■ What you should do
A verbatim restatement of the data, free of pictures, is what you should output.

■ Available data

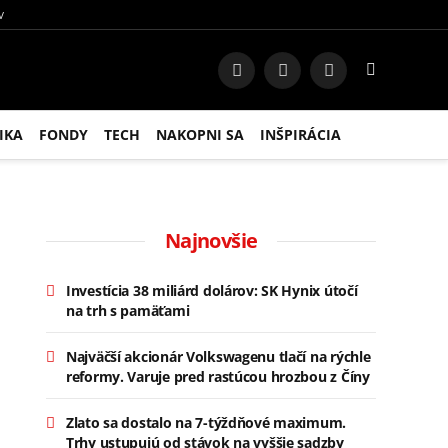
V
Facebook
Instagram
RSS
IKA
FONDY
TECH
NAKOPNI SA
INŠPIRÁCIA
Najnovšie
Investícia 38 miliárd dolárov: SK Hynix útočí
na trh s pamäťami
Najväčší akcionár Volkswagenu tlačí na rýchle
reformy. Varuje pred rastúcou hrozbou z Číny
Zlato sa dostalo na 7-týždňové maximum.
Trhy ustupujú od stávok na vyššie sadzby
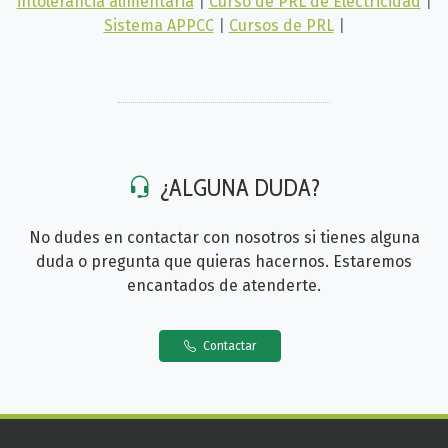
intolerancia alimentaria
|
Curso de PRL de Electricidad
|
Sistema APPCC
|
Cursos de PRL
|
¿ALGUNA DUDA?
No dudes en contactar con nosotros si tienes alguna
duda o pregunta que quieras hacernos. Estaremos
encantados de atenderte.
Contactar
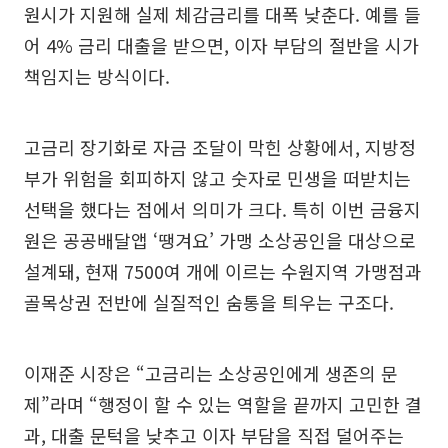
원시가 지원해 실제 체감금리를 대폭 낮춘다. 예를 들
어 4% 금리 대출을 받으면, 이자 부담의 절반을 시가
책임지는 방식이다.
고금리 장기화로 자금 조달이 막힌 상황에서, 지방정
부가 위험을 회피하지 않고 숫자로 민생을 떠받치는
선택을 했다는 점에서 의미가 크다. 특히 이번 금융지
원은 공공배달앱 ‘땡겨요’ 가맹 소상공인을 대상으로
설계돼, 현재 7500여 개에 이르는 수원지역 가맹점과
골목상권 전반에 실질적인 숨통을 틔우는 구조다.
이재준 시장은 “고금리는 소상공인에게 생존의 문
제”라며 “행정이 할 수 있는 역할을 끝까지 고민한 결
과, 대출 문턱을 낮추고 이자 부담을 직접 덜어주는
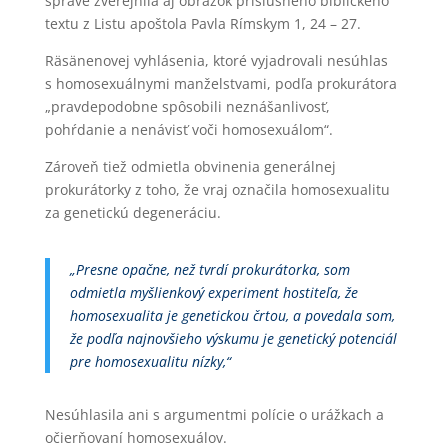
správe zverejnila aj obrázok príslušného biblického
textu z Listu apoštola Pavla Rímskym 1, 24 – 27.
Räsänenovej vyhlásenia, ktoré vyjadrovali nesúhlas
s homosexuálnymi manželstvami, podľa prokurátora
„pravdepodobne spôsobili neznášanlivosť,
pohŕdanie a nenávisť voči homosexuálom“.
Zároveň tiež odmietla obvinenia generálnej
prokurátorky z toho, že vraj označila homosexualitu
za genetickú degeneráciu.
„Presne opačne, než tvrdí prokurátorka, som
odmietla myšlienkový experiment hostiteľa, že
homosexualita je genetickou črtou, a povedala som,
že podľa najnovšieho výskumu je genetický potenciál
pre homosexualitu nízky,“
Nesúhlasila ani s argumentmi polície o urážkach a
očierňovaní homosexuálov.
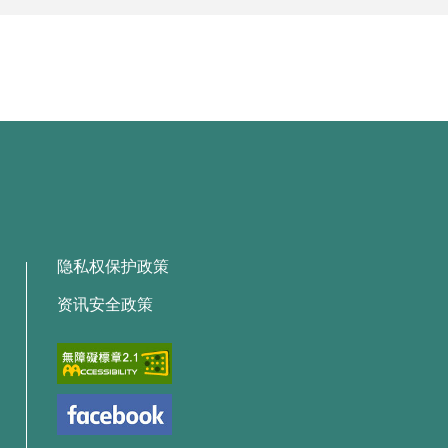
隐私权保护政策
资讯安全政策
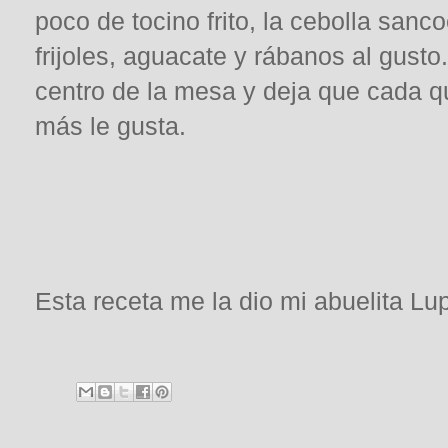
poco de tocino frito, la cebolla sanco
frijoles, aguacate y rábanos al gusto
centro de la mesa y deja que cada q
más le gusta.
Esta receta me la dio mi abuelita Lup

■ Solution to the problem
V
Facebook
Instagram
RSS
IKA
FONDY
TECH
NAKOPNI SA
INŠPIRÁCIA
Najnovšie
Investícia 38 miliárd dolárov: SK Hynix útočí
na trh s pamäťami
Najväčší akcionár Volkswagenu tlačí na rýchle
reformy. Varuje pred rastúcou hrozbou z Číny
Zlato sa dostalo na 7-týždňové maximum.
Trhy ustupujú od stávok na vyššie sadzby
intolerancia alimentaria
|
Curso de PRL de Electricidad
|
Sistema APPCC
|
Cursos de PRL
|
¿ALGUNA DUDA?
No dudes en contactar con nosotros si tienes alguna
duda o pregunta que quieras hacernos. Estaremos
encantados de atenderte.
Contactar
원시가 지원해 실제 체감금리를 대폭 낮춘다. 예를 들
어 4% 금리 대출을 받으면, 이자 부담의 절반을 시가
책임지는 방식이다.
고금리 장기화로 자금 조달이 막힌 상황에서, 지방정
부가 위험을 회피하지 않고 숫자로 민생을 떠받치는
선택을 했다는 점에서 의미가 크다. 특히 이번 금융지
원은 공공배달앱 ‘땡겨요’ 가맹 소상공인을 대상으로
설계돼, 현재 7500여 개에 이르는 수원지역 가맹점과
골목상권 전반에 실질적인 숨통을 틔우는 구조다.
이재준 시장은 “고금리는 소상공인에게 생존의 문
제”라며 “행정이 할 수 있는 역할을 끝까지 고민한 결
과, 대출 문턱을 낮추고 이자 부담을 직접 덜어주는
správe zverejnila aj obrázok príslušného biblického
textu z Listu apoštola Pavla Rímskym 1, 24 – 27.
Räsänenovej vyhlásenia, ktoré vyjadrovali nesúhlas
s homosexuálnymi manželstvami, podľa prokurátora
„pravdepodobne spôsobili neznášanlivosť,
pohŕdanie a nenávisť voči homosexuálom“.
Zároveň tiež odmietla obvinenia generálnej
prokurátorky z toho, že vraj označila homosexualitu
za genetickú degeneráciu.
„Presne opačne, než tvrdí prokurátorka, som
odmietla myšlienkový experiment hostiteľa, že
homosexualita je genetickou črtou, a povedala som,
že podľa najnovšieho výskumu je genetický potenciál
pre homosexualitu nízky,“
Nesúhlasila ani s argumentmi polície o urážkach a
očierňovaní homosexuálov.
隐私权保护政策
资讯安全政策
poco de tocino frito, la cebolla sanco
frijoles, aguacate y rábanos al gusto
centro de la mesa y deja que cada q
más le gusta.
Esta receta me la dio mi abuelita Lup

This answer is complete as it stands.